The task — Except for the pictures, write out all the records that follow exactly.

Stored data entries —
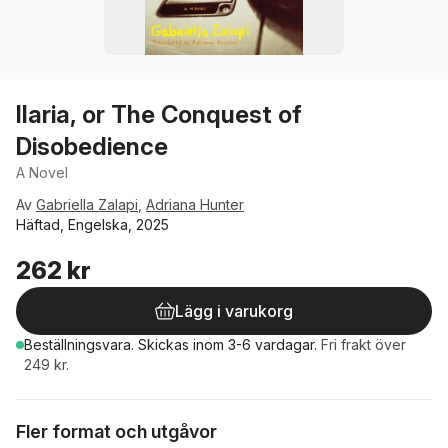
Ilaria, or The Conquest of
Disobedience
A Novel
Av
Gabriella Zalapi
,
Adriana Hunter
Häftad, Engelska, 2025
262 kr
Lägg i varukorg
Beställningsvara.
Skickas
inom 3-6 vardagar
.
Fri frakt över
249 kr.
Fler format och utgåvor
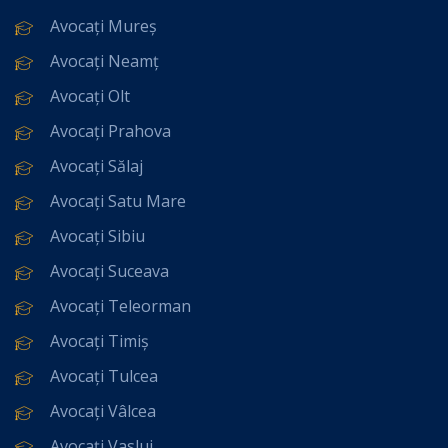
Avocați Mureș
Avocați Neamț
Avocați Olt
Avocați Prahova
Avocați Sălaj
Avocați Satu Mare
Avocați Sibiu
Avocați Suceava
Avocați Teleorman
Avocați Timiș
Avocați Tulcea
Avocați Vâlcea
Avocați Vaslui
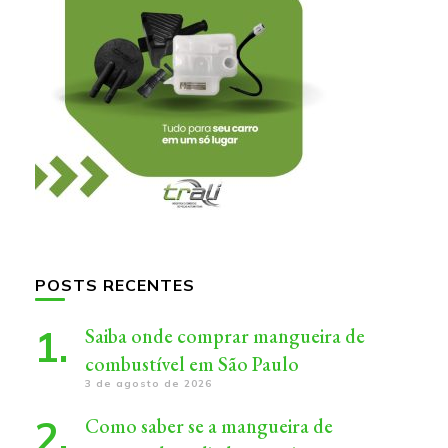
POSTS RECENTES
Saiba onde comprar mangueira de
combustível em São Paulo
3 de agosto de 2026
Como saber se a mangueira de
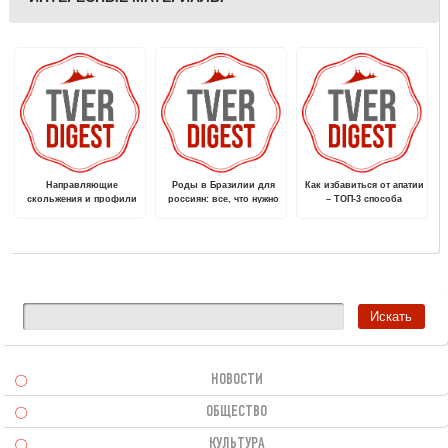
Направляющие
Роды в Бразилии для
Как избавиться от апатии
скольжения и профили
россиян: все, что нужно
– ТОП-3 способа
скольжения
знать
НОВОСТИ
ОБЩЕСТВО
КУЛЬТУРА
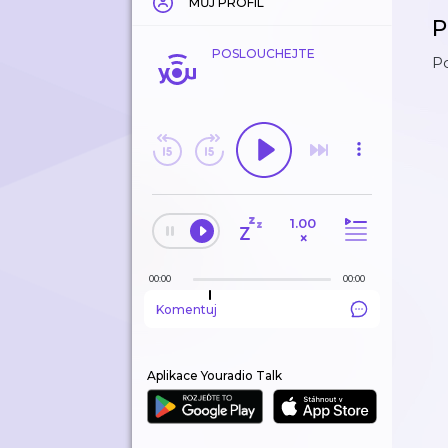
MŮJ PROFIL
P
POSLOUCHEJTE
P
1.00
×
00:00
00:00
Komentuj
Aplikace Youradio Talk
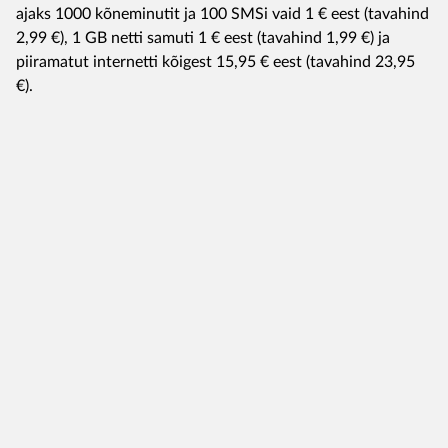
ajaks 1000 kõneminutit ja 100 SMSi vaid 1 € eest (tavahind
2,99 €), 1 GB netti samuti 1 € eest (tavahind 1,99 €) ja
piiramatut internetti kõigest 15,95 € eest (tavahind 23,95
€).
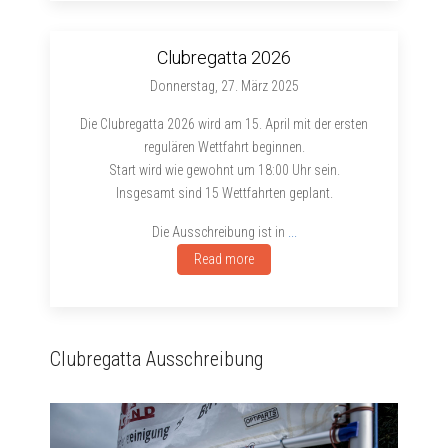
Clubregatta 2026
Donnerstag, 27. März 2025
Die Clubregatta 2026 wird am 15. April mit der ersten
regulären Wettfahrt beginnen.
Start wird wie gewohnt um 18:00 Uhr sein.
Insgesamt sind 15 Wettfahrten geplant.
Die Ausschreibung ist in
...
Read more
Clubregatta Ausschreibung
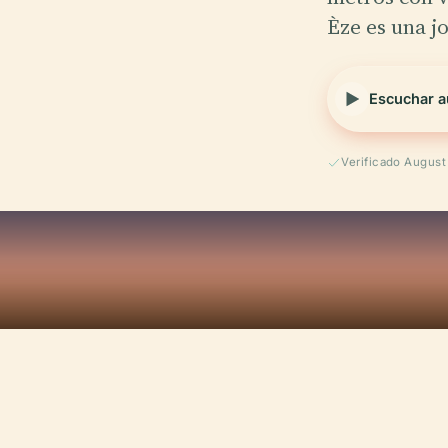
Èze es una j
Escuchar a
Verificado Augus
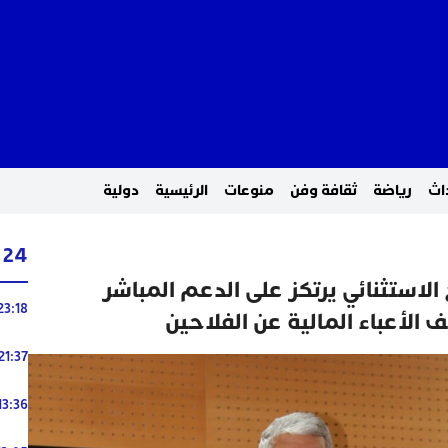
اث
رياضة
ثقافة وفن
منوعات
الرئيسية
دولية
24 ساعة
 الاستثنائي يرتكز على الدعم المباشر
23:18
 الأعباء المالية عن الفلاحين
21:37
13:36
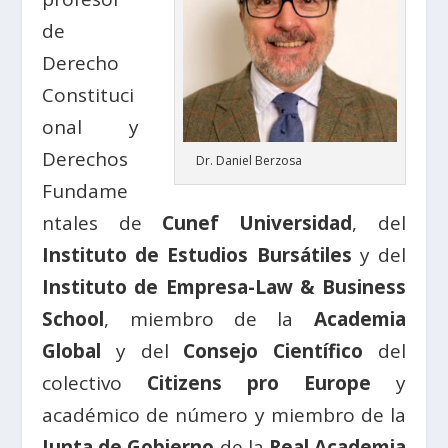
de
Derecho
Constituci
onal y
Derechos
Dr. Daniel Berzosa
Fundame
ntales de
Cunef Universidad
, del
Instituto de Estudios Bursátiles
y del
Instituto de Empresa-Law & Business
School
, miembro de la
Academia
Global
y del
Consejo Científico
del
colectivo
Citizens pro Europe
y
académico de número y miembro de la
Junta de Gobierno
de la
Real Academia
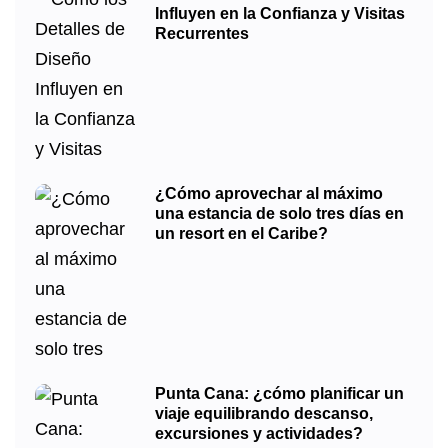
Influyen en la Confianza y Visitas
Recurrentes
¿Cómo aprovechar al máximo
una estancia de solo tres días en
un resort en el Caribe?
Punta Cana: ¿cómo planificar un
viaje equilibrando descanso,
excursiones y actividades?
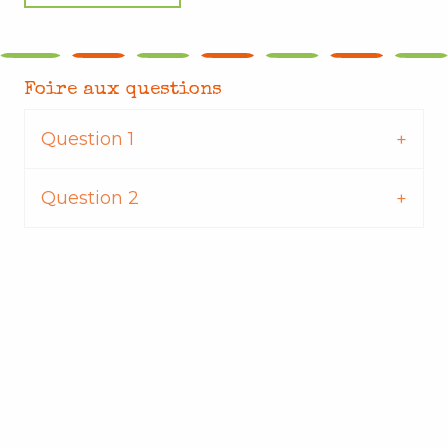
Foire aux questions
Question 1
Question 2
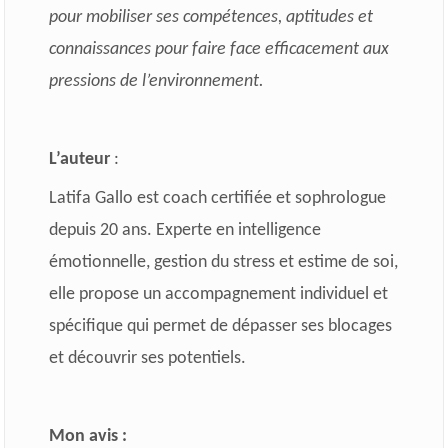
pour mobiliser ses compétences, aptitudes et
connaissances pour faire face efficacement aux
pressions de l’environnement.
L’auteur
:
Latifa Gallo est coach certifiée et sophrologue
depuis 20 ans. Experte en intelligence
émotionnelle, gestion du stress et estime de soi,
elle propose un accompagnement individuel et
spécifique qui permet de dépasser ses blocages
et découvrir ses potentiels.
Mon avis :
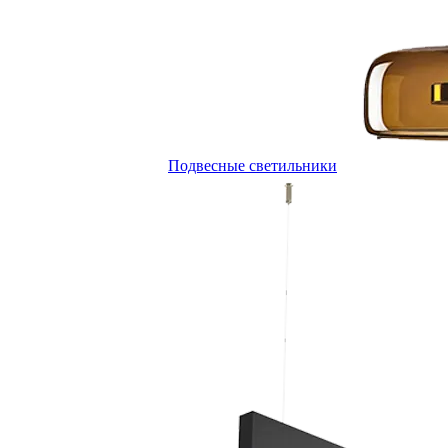
Подвесные светильники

Your response —
Ilaria, or The Conquest of
Disobedience
A Novel
Av
Gabriella Zalapi
,
Adriana Hunter
Häftad, Engelska, 2025
262 kr
Lägg i varukorg
Beställningsvara.
Skickas
inom 3-6 vardagar
.
Fri frakt över
249 kr.
Fler format och utgåvor
Avocați Mureș
Avocați Neamț
Avocați Olt
Avocați Prahova
Avocați Sălaj
Avocați Satu Mare
Avocați Sibiu
Avocați Suceava
Avocați Teleorman
Avocați Timiș
Avocați Tulcea
Avocați Vâlcea
Avocați Vaslui
POSTS RECENTES
Saiba onde comprar mangueira de
combustível em São Paulo
3 de agosto de 2026
Como saber se a mangueira de
Направляющие
Роды в Бразилии для
Как избавиться от апатии
скольжения и профили
россиян: все, что нужно
– ТОП-3 способа
скольжения
знать
НОВОСТИ
ОБЩЕСТВО
КУЛЬТУРА
MŮJ PROFIL
P
POSLOUCHEJTE
P
1.00
×
00:00
00:00
Komentuj
Aplikace Youradio Talk
ajaks 1000 kõneminutit ja 100 SMSi vaid 1 € eest (tavahind
2,99 €), 1 GB netti samuti 1 € eest (tavahind 1,99 €) ja
piiramatut internetti kõigest 15,95 € eest (tavahind 23,95
€).
Clubregatta 2026
Donnerstag, 27. März 2025
Die Clubregatta 2026 wird am 15. April mit der ersten
regulären Wettfahrt beginnen.
Start wird wie gewohnt um 18:00 Uhr sein.
Insgesamt sind 15 Wettfahrten geplant.
Die Ausschreibung ist in
...
Read more
Clubregatta Ausschreibung
Èze es una j
Escuchar a
Verificado Augus
اث
رياضة
ثقافة وفن
منوعات
الرئيسية
دولية
24 ساعة
 الاستثنائي يرتكز على الدعم المباشر
23:18
 الأعباء المالية عن الفلاحين
21:37
13:36
de
Derecho
Constituci
onal y
Derechos
Dr. Daniel Berzosa
Fundame
ntales de
Cunef Universidad
, del
Instituto de Estudios Bursátiles
y del
Instituto de Empresa-Law & Business
School
, miembro de la
Academia
Global
y del
Consejo Científico
del
colectivo
Citizens pro Europe
y
académico de número y miembro de la
Junta de Gobierno
de la
Real Academia
Influyen en la Confianza y Visitas
Recurrentes
¿Cómo aprovechar al máximo
una estancia de solo tres días en
un resort en el Caribe?
Punta Cana: ¿cómo planificar un
viaje equilibrando descanso,
excursiones y actividades?
Foire aux questions
Question 1
Question 2
pour mobiliser ses compétences, aptitudes et
connaissances pour faire face efficacement aux
pressions de l’environnement.
L’auteur
:
Latifa Gallo est coach certifiée et sophrologue
depuis 20 ans. Experte en intelligence
émotionnelle, gestion du stress et estime de soi,
elle propose un accompagnement individuel et
spécifique qui permet de dépasser ses blocages
et découvrir ses potentiels.
Mon avis :
Подвесные светильники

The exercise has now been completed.